Squirrels

(asked on 16th November 2022) - View Source

Question to the Department for Environment, Food and Rural Affairs:

To ask the Secretary of State for Environment, Food and Rural Affairs, what assessment he has made of the potential merits of amending the Invasive Alien Species (Enforcement and Permitting) Order 2019 to permit grey squirrels to be released by vet practices and wildlife rescue centres.


Answered by
Trudy Harrison Portrait
Trudy Harrison
This question was answered on 28th November 2022

It is the Government's position that the release of rehabilitated grey squirrels is not a harmless act and would actively work against efforts to manage this species. Grey squirrels negatively impact forestry and infrastructure, causing at least £37m pa. worth of damage to trees in England and Wales. Grey squirrels also have a disastrous impact on the native red squirrel population due to competition and the fatal transmission of squirrel pox virus. This has contributed to red squirrel populations reducing to approximately 38,900 from an estimated 3.5m.

The Invasive Alien Species (Enforcement and Permitting) Order 2019 (the Order) implements the retained EU Invasive Alien Species Regulation. The retained Regulation establishes a list of species of special concern and provides for restrictions on these species so they cannot be intentionally brought into GB, kept, bred, transported, sold, used or exchanged, allowed to reproduce, grown or cultivated, or released into the environment.
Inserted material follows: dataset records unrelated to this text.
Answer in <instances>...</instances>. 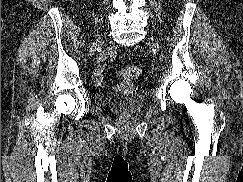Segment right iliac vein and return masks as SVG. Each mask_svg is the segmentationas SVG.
I'll return each instance as SVG.
<instances>
[{
  "label": "right iliac vein",
  "mask_w": 243,
  "mask_h": 182,
  "mask_svg": "<svg viewBox=\"0 0 243 182\" xmlns=\"http://www.w3.org/2000/svg\"><path fill=\"white\" fill-rule=\"evenodd\" d=\"M100 43V39H97L90 47L89 52H88V56H92L94 54V52L96 51V49L98 48Z\"/></svg>",
  "instance_id": "63e3f726"
}]
</instances>
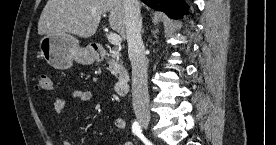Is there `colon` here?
I'll use <instances>...</instances> for the list:
<instances>
[{"instance_id": "obj_1", "label": "colon", "mask_w": 276, "mask_h": 145, "mask_svg": "<svg viewBox=\"0 0 276 145\" xmlns=\"http://www.w3.org/2000/svg\"><path fill=\"white\" fill-rule=\"evenodd\" d=\"M52 81L48 73H39L35 83V89L37 91H50L52 89Z\"/></svg>"}]
</instances>
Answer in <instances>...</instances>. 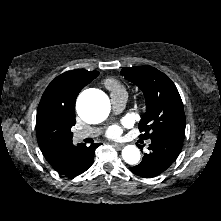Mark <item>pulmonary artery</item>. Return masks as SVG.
<instances>
[{"label":"pulmonary artery","instance_id":"obj_1","mask_svg":"<svg viewBox=\"0 0 221 221\" xmlns=\"http://www.w3.org/2000/svg\"><path fill=\"white\" fill-rule=\"evenodd\" d=\"M127 100V94L126 92L118 91L113 92L111 94V104L113 106V110L115 112H121L124 108ZM102 132L101 127H89L82 130H78L74 132V138L76 140H82L85 138H93L100 135Z\"/></svg>","mask_w":221,"mask_h":221}]
</instances>
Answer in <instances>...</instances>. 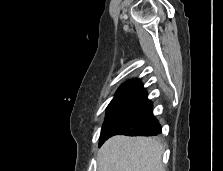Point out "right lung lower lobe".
Listing matches in <instances>:
<instances>
[{"label":"right lung lower lobe","mask_w":223,"mask_h":171,"mask_svg":"<svg viewBox=\"0 0 223 171\" xmlns=\"http://www.w3.org/2000/svg\"><path fill=\"white\" fill-rule=\"evenodd\" d=\"M161 133V126L152 115V103L147 94L137 99L133 105L119 117L100 139V145L114 135L153 136Z\"/></svg>","instance_id":"98d812e1"}]
</instances>
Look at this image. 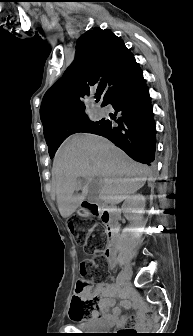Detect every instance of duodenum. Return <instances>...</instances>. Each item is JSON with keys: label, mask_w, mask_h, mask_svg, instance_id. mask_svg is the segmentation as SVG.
<instances>
[{"label": "duodenum", "mask_w": 193, "mask_h": 336, "mask_svg": "<svg viewBox=\"0 0 193 336\" xmlns=\"http://www.w3.org/2000/svg\"><path fill=\"white\" fill-rule=\"evenodd\" d=\"M83 206L87 208L93 215L100 218L105 225L107 234V244L105 249V257L109 262L114 261L115 250L117 244L118 219L116 208L114 206L84 202Z\"/></svg>", "instance_id": "1"}]
</instances>
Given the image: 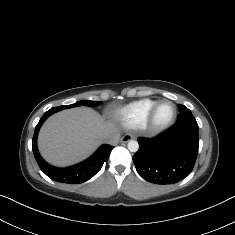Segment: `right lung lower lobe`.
<instances>
[{
	"label": "right lung lower lobe",
	"instance_id": "right-lung-lower-lobe-1",
	"mask_svg": "<svg viewBox=\"0 0 235 235\" xmlns=\"http://www.w3.org/2000/svg\"><path fill=\"white\" fill-rule=\"evenodd\" d=\"M53 113L55 112L52 109L48 110L35 128L32 140V149L35 159L40 169L52 180L70 184L83 183L92 178L102 168L103 163L109 158L113 146L104 144L87 160L71 167L57 168L51 166L43 160L38 152L37 136L43 122Z\"/></svg>",
	"mask_w": 235,
	"mask_h": 235
}]
</instances>
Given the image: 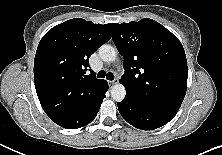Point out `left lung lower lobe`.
<instances>
[{
    "label": "left lung lower lobe",
    "instance_id": "left-lung-lower-lobe-1",
    "mask_svg": "<svg viewBox=\"0 0 222 155\" xmlns=\"http://www.w3.org/2000/svg\"><path fill=\"white\" fill-rule=\"evenodd\" d=\"M117 106L121 116L129 124L141 130L159 128L172 120L177 113L130 96H126L122 102H118Z\"/></svg>",
    "mask_w": 222,
    "mask_h": 155
}]
</instances>
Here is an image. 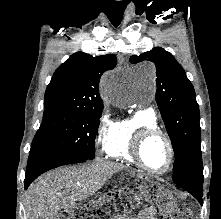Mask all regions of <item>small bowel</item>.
Returning a JSON list of instances; mask_svg holds the SVG:
<instances>
[{
	"mask_svg": "<svg viewBox=\"0 0 221 219\" xmlns=\"http://www.w3.org/2000/svg\"><path fill=\"white\" fill-rule=\"evenodd\" d=\"M131 219H156V210L154 208H146L138 216Z\"/></svg>",
	"mask_w": 221,
	"mask_h": 219,
	"instance_id": "c3829d8e",
	"label": "small bowel"
}]
</instances>
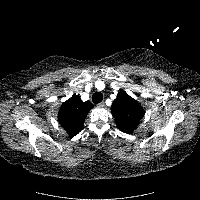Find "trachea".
I'll return each mask as SVG.
<instances>
[{
	"mask_svg": "<svg viewBox=\"0 0 200 200\" xmlns=\"http://www.w3.org/2000/svg\"><path fill=\"white\" fill-rule=\"evenodd\" d=\"M102 100H103V94H102L101 92H95V93L92 95V101H93L95 104L100 103Z\"/></svg>",
	"mask_w": 200,
	"mask_h": 200,
	"instance_id": "1",
	"label": "trachea"
}]
</instances>
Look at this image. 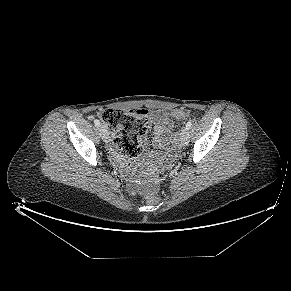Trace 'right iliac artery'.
<instances>
[{
  "label": "right iliac artery",
  "mask_w": 291,
  "mask_h": 291,
  "mask_svg": "<svg viewBox=\"0 0 291 291\" xmlns=\"http://www.w3.org/2000/svg\"><path fill=\"white\" fill-rule=\"evenodd\" d=\"M94 124L99 127L100 126V121L96 119V120H94Z\"/></svg>",
  "instance_id": "82829eb1"
}]
</instances>
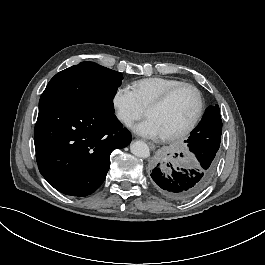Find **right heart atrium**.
<instances>
[{
	"mask_svg": "<svg viewBox=\"0 0 265 265\" xmlns=\"http://www.w3.org/2000/svg\"><path fill=\"white\" fill-rule=\"evenodd\" d=\"M135 101L134 94L129 91L128 85L121 84L115 88L114 94L111 96V108L119 122L131 125L137 119L142 118L143 107L140 104H135Z\"/></svg>",
	"mask_w": 265,
	"mask_h": 265,
	"instance_id": "d8ad5b80",
	"label": "right heart atrium"
}]
</instances>
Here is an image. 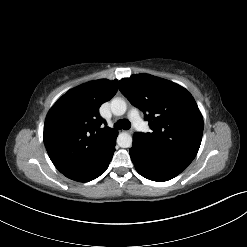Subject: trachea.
I'll return each instance as SVG.
<instances>
[{
	"label": "trachea",
	"instance_id": "obj_1",
	"mask_svg": "<svg viewBox=\"0 0 247 247\" xmlns=\"http://www.w3.org/2000/svg\"><path fill=\"white\" fill-rule=\"evenodd\" d=\"M115 129H129L130 123L126 120H119L114 124Z\"/></svg>",
	"mask_w": 247,
	"mask_h": 247
}]
</instances>
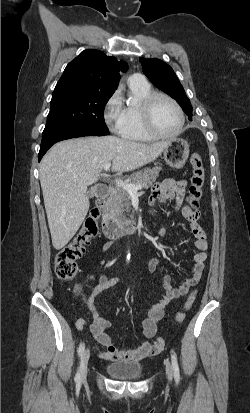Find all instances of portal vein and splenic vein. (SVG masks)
I'll list each match as a JSON object with an SVG mask.
<instances>
[{"mask_svg": "<svg viewBox=\"0 0 250 413\" xmlns=\"http://www.w3.org/2000/svg\"><path fill=\"white\" fill-rule=\"evenodd\" d=\"M111 167V163H107L104 166V170L108 171ZM117 185L122 186L125 190H127L130 194H137L138 190H141L143 188L142 185H133L128 182H124L123 180L116 179L115 180Z\"/></svg>", "mask_w": 250, "mask_h": 413, "instance_id": "obj_1", "label": "portal vein and splenic vein"}]
</instances>
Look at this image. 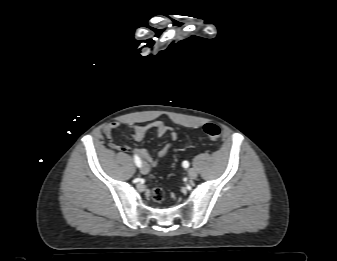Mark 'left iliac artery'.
<instances>
[{
  "mask_svg": "<svg viewBox=\"0 0 337 261\" xmlns=\"http://www.w3.org/2000/svg\"><path fill=\"white\" fill-rule=\"evenodd\" d=\"M182 166L184 168H188L189 167V162L188 161H183Z\"/></svg>",
  "mask_w": 337,
  "mask_h": 261,
  "instance_id": "left-iliac-artery-1",
  "label": "left iliac artery"
}]
</instances>
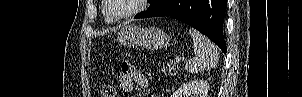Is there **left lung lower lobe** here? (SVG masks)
Instances as JSON below:
<instances>
[{
    "label": "left lung lower lobe",
    "instance_id": "left-lung-lower-lobe-1",
    "mask_svg": "<svg viewBox=\"0 0 302 97\" xmlns=\"http://www.w3.org/2000/svg\"><path fill=\"white\" fill-rule=\"evenodd\" d=\"M227 0H152L149 8L135 18L168 16L208 36L226 53L223 21Z\"/></svg>",
    "mask_w": 302,
    "mask_h": 97
}]
</instances>
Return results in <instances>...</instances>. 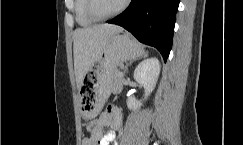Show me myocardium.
<instances>
[{
    "mask_svg": "<svg viewBox=\"0 0 243 145\" xmlns=\"http://www.w3.org/2000/svg\"><path fill=\"white\" fill-rule=\"evenodd\" d=\"M131 0H124L122 5L112 13L102 15L96 9V0H87L86 11L88 16L95 21H104L121 14L130 4Z\"/></svg>",
    "mask_w": 243,
    "mask_h": 145,
    "instance_id": "myocardium-1",
    "label": "myocardium"
}]
</instances>
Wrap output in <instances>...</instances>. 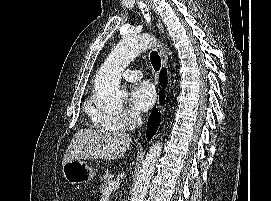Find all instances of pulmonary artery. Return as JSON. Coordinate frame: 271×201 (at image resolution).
<instances>
[{
  "label": "pulmonary artery",
  "instance_id": "1",
  "mask_svg": "<svg viewBox=\"0 0 271 201\" xmlns=\"http://www.w3.org/2000/svg\"><path fill=\"white\" fill-rule=\"evenodd\" d=\"M122 75L124 79L131 82L139 81L143 77L142 72L137 69H126Z\"/></svg>",
  "mask_w": 271,
  "mask_h": 201
}]
</instances>
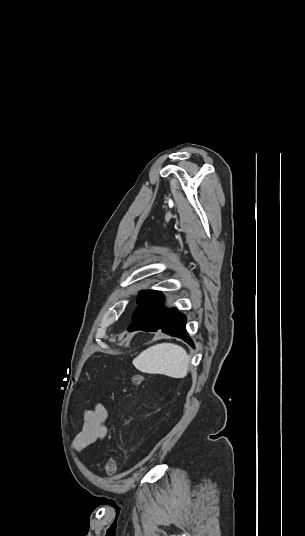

In advance of the Order coming into force, a full public consultation was run in summer of 2019 seeking views on the management measures being considered by Defra for the widely spread 'species of special concern', which includes grey squirrel.

In June 2020 HMG published their response to the public consultation on 'Invasive Alien Species: Management Measures for Widely Spread Species in England and Wales'. This confirmed the Government's view that there is no provision under the retained Regulation which would enable the Government to allow the species concerned to be taken in from the wild, rehabilitated and released back into the wild.